Professional headshot of Gretchen Perhamus, co-author of "Adapting School-Based Research Procedures to a Post-COVID World."

Gabriela Memba & Gretchen Perhamus

Adapting School-Based Research
Procedures to a Post-Covid World

by Gabriela Memba, MA & Gretchen Perhamus, MA
State University of New York at Buffalo


When considering the past year and a half, the list is endless regarding how COVID-19 has changed the way we go about our lives. Just as individuals were forced to adapt to this new world, so did the practices of research.  Like many, our own lab’s data collection and recruitment came to a grinding halt in those first few weeks of the lockdown. As the severity of the pandemic became more clear with each passing day, we were forced to reevaluate our current approaches.
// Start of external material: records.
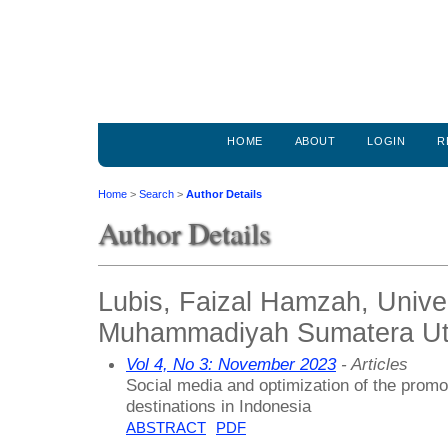
HOME
ABOUT
LOGIN
R
Home
>
Search
>
Author Details
Author Details
Lubis, Faizal Hamzah, Unive
Muhammadiyah Sumatera Uta
Vol 4, No 3: November 2023
- Articles
Social media and optimization of the promo
destinations in Indonesia
ABSTRACT
PDF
As a social development lab that works with youth in early childhood, our methods of recruitment typically involved going to preschools and interacting face-to-face with teachers, students, and administrators. Given that we were still in the midst of recruitment during the onset of the pandemic, we quickly ran into our first challenge: How were we to recruit preschoolers if we couldn’t go inside the preschools? This was made even more challenging given that preschool enrollment across the country had drastically dropped during the pandemic (Crawford et al., 2021).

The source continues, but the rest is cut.